Mr. Harrington rushed to Thompson's side, struggling to haul the two-hundred-pound quarterback upright.

He tried once.

Twice.

Thompson slid back down like overcooked pasta, groaning miserably while clutching both his crotch and lower back.

Harrington's face flushed crimson.

At this moment, he felt his dignity as an educator lay mixed among the broken chair fragments on the floor, being trampled into dust by the entire class.

This class was the worst he had ever taught.

"Self-study!"

"Turn to page seventeen!"

"I'll check when I get back!"

He shouted the orders without waiting to see if anyone obeyed.

He immediately conscripted two large students to help drag the groaning Thompson toward the infirmary.

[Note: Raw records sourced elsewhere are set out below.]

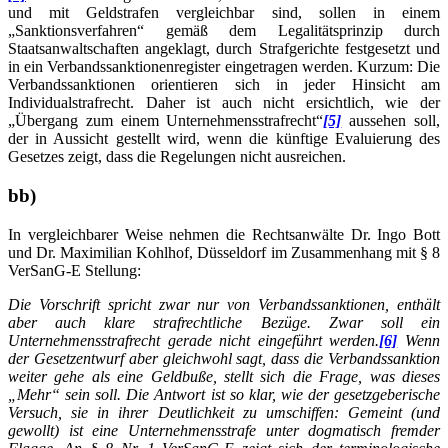
und mit Geldstrafen vergleichbar sind, sollen in einem
„Sanktionsverfahren“ gemäß dem Legalitätsprinzip durch
Staatsanwaltschaften angeklagt, durch Strafgerichte festgesetzt und
in ein Verbandssanktionenregister eingetragen werden. Kurzum: Die
Verbandssanktionen orientieren sich in jeder Hinsicht am
Individualstrafrecht. Daher ist auch nicht ersichtlich, wie der
„Übergang zum einem Unternehmensstrafrecht“
[5]
aussehen soll,
der in Aussicht gestellt wird, wenn die künftige Evaluierung des
Gesetzes zeigt, dass die Regelungen nicht ausreichen.
bb)
In vergleichbarer Weise nehmen die Rechtsanwälte Dr. Ingo Bott
und Dr. Maximilian Kohlhof, Düsseldorf im Zusammenhang mit § 8
VerSanG-E Stellung:
Die Vorschrift spricht zwar nur von Verbandssanktionen, enthält
aber auch klare strafrechtliche Bezüge. Zwar soll ein
Unternehmensstrafrecht gerade nicht eingeführt werden.
[6]
Wenn
der Gesetzentwurf aber gleichwohl sagt, dass die Verbandssanktion
weiter gehe als eine Geldbuße, stellt sich die Frage, was dieses
„Mehr“ sein soll. Die Antwort ist so klar, wie der gesetzgeberische
Versuch, sie in ihrer Deutlichkeit zu umschiffen: Gemeint (und
gewollt) ist eine Unternehmensstrafe unter dogmatisch fremder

The classroom door slammed shut behind them.

Freedom exploded.

The room transformed into a sea of laughter.

One boy ran to the front and perfectly reenacted Thompson's backward lean, the shock on his face, and the catastrophic collapse beneath him.

The class erupted again.

Amid the chaos, one student remained still.

Peter Parker.

A thin boy with black-rimmed glasses and a shirt buttoned neatly to the collar.

He didn't laugh.

From the instant the chair collapsed, his brow had been furrowed.

He adjusted his glasses.

His eyes remained fixed on the wreckage.

Something was wrong.

Very wrong.

Inside Peter's mind, gears spun at terrifying speed.

Midtown High used reinforced oak classroom chairs.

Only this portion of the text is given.